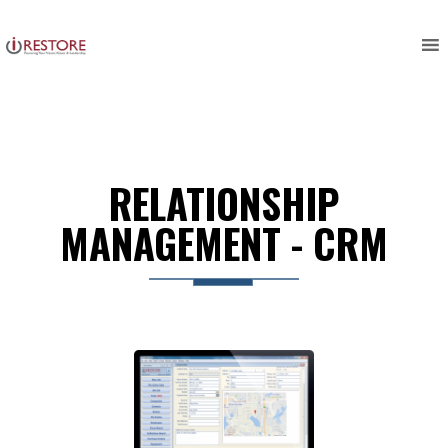
Skip
to
content
RELATIONSHIP
MANAGEMENT - CRM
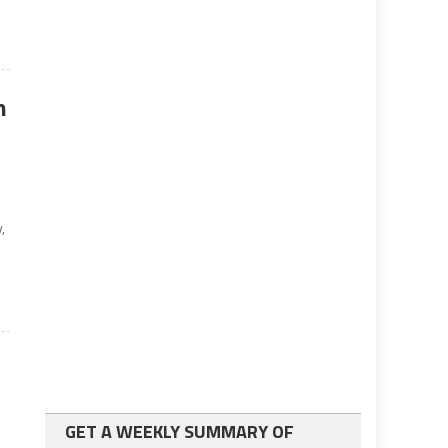
n
,
GET A WEEKLY SUMMARY OF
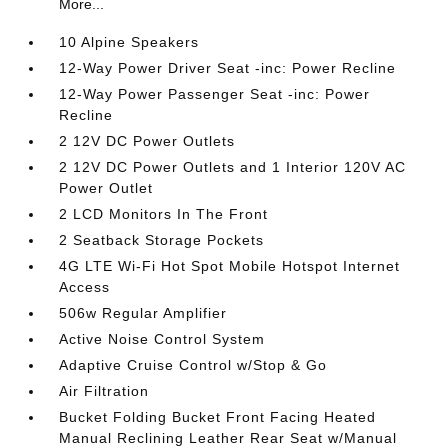
More...
10 Alpine Speakers
12-Way Power Driver Seat -inc: Power Recline
12-Way Power Passenger Seat -inc: Power
Recline
2 12V DC Power Outlets
2 12V DC Power Outlets and 1 Interior 120V AC
Power Outlet
2 LCD Monitors In The Front
2 Seatback Storage Pockets
4G LTE Wi-Fi Hot Spot Mobile Hotspot Internet
Access
506w Regular Amplifier
Active Noise Control System
Adaptive Cruise Control w/Stop & Go
Air Filtration
Bucket Folding Bucket Front Facing Heated
Manual Reclining Leather Rear Seat w/Manual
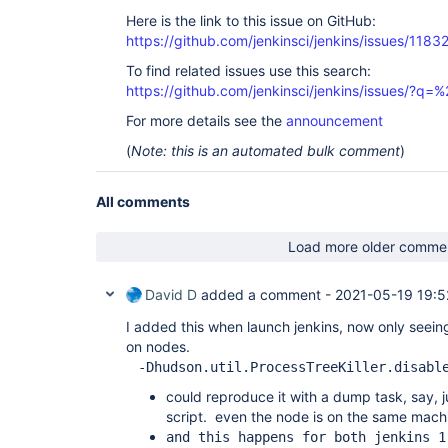
Here is the link to this issue on GitHub:
https://github.com/jenkinsci/jenkins/issues/1183
To find related issues use this search:
https://github.com/jenkinsci/jenkins/issues/?
For more details see the
announcement
(
Note: this is an automated bulk comment
)
All comments
Load more older comme
David D
added a comment -
2021-05-19 19:5
I added this when launch jenkins, now only seeing
on nodes.
-Dhudson.util.ProcessTreeKiller.disabl
could reproduce it with a dump task, say, ju
script. even the node is on the same machi
and this happens for both jenkins 1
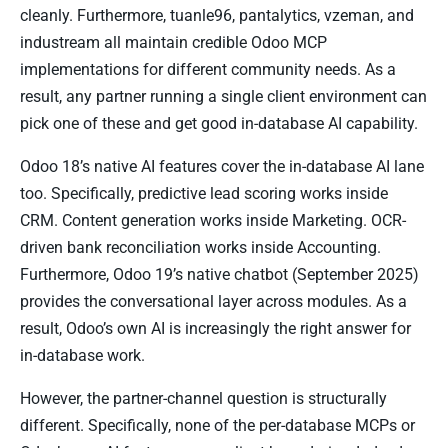
cleanly. Furthermore, tuanle96, pantalytics, vzeman, and
industream all maintain credible Odoo MCP
implementations for different community needs. As a
result, any partner running a single client environment can
pick one of these and get good in-database AI capability.
Odoo 18’s native AI features cover the in-database AI lane
too. Specifically, predictive lead scoring works inside
CRM. Content generation works inside Marketing. OCR-
driven bank reconciliation works inside Accounting.
Furthermore, Odoo 19’s native chatbot (September 2025)
provides the conversational layer across modules. As a
result, Odoo’s own AI is increasingly the right answer for
in-database work.
However, the partner-channel question is structurally
different. Specifically, none of the per-database MCPs or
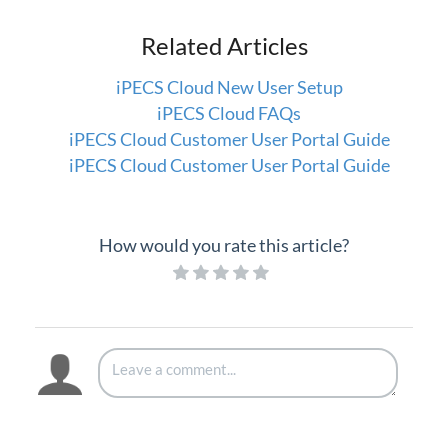
iPECS Cloud Supporting Content
Related Articles
Vertical Customer Portal
iPECS Cloud New User Setup
Interview with Doug at Stellar Communications
iPECS Cloud FAQs
Interview with Sara at Next Degree Communications
iPECS Cloud Customer User Portal Guide
iPECS Cloud Customer User Portal Guide
How would you rate this article?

########################################

Copy every line above that includes the string "native".

Odoo 18’s native AI features cover the in-database AI lane
Furthermore, Odoo 19’s native chatbot (September 2025)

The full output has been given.